WORK REQUEST: A picture-free, exact reproduction of the listing that follows is required.

DATASET CONTENT:
----
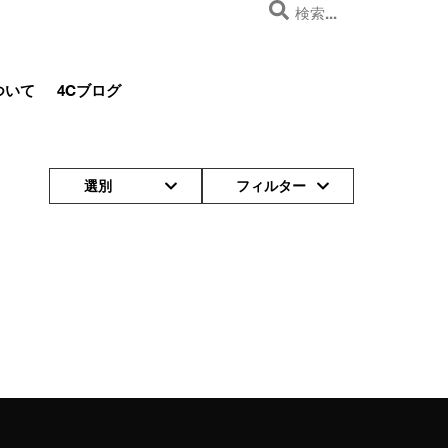
ついて
4Cブログ
選別
フィルター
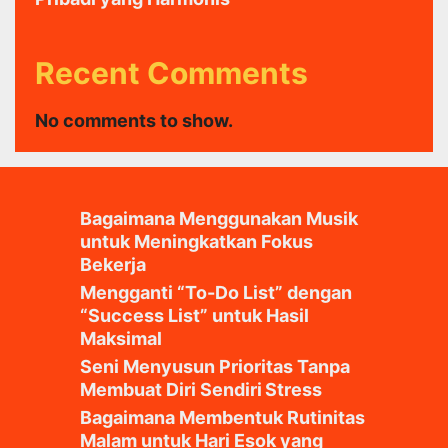
Recent Comments
No comments to show.
Bagaimana Menggunakan Musik
untuk Meningkatkan Fokus
Bekerja
Mengganti “To-Do List” dengan
“Success List” untuk Hasil
Maksimal
Seni Menyusun Prioritas Tanpa
Membuat Diri Sendiri Stress
Bagaimana Membentuk Rutinitas
Malam untuk Hari Esok yang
----
RESPONSE TO THIS EXERCISE:
ついて
4Cブログ
選別
フィルター
Recent Comments
No comments to show.
Bagaimana Menggunakan Musik
untuk Meningkatkan Fokus
Bekerja
Mengganti “To-Do List” dengan
“Success List” untuk Hasil
Maksimal
Seni Menyusun Prioritas Tanpa
Membuat Diri Sendiri Stress
Bagaimana Membentuk Rutinitas
Malam untuk Hari Esok yang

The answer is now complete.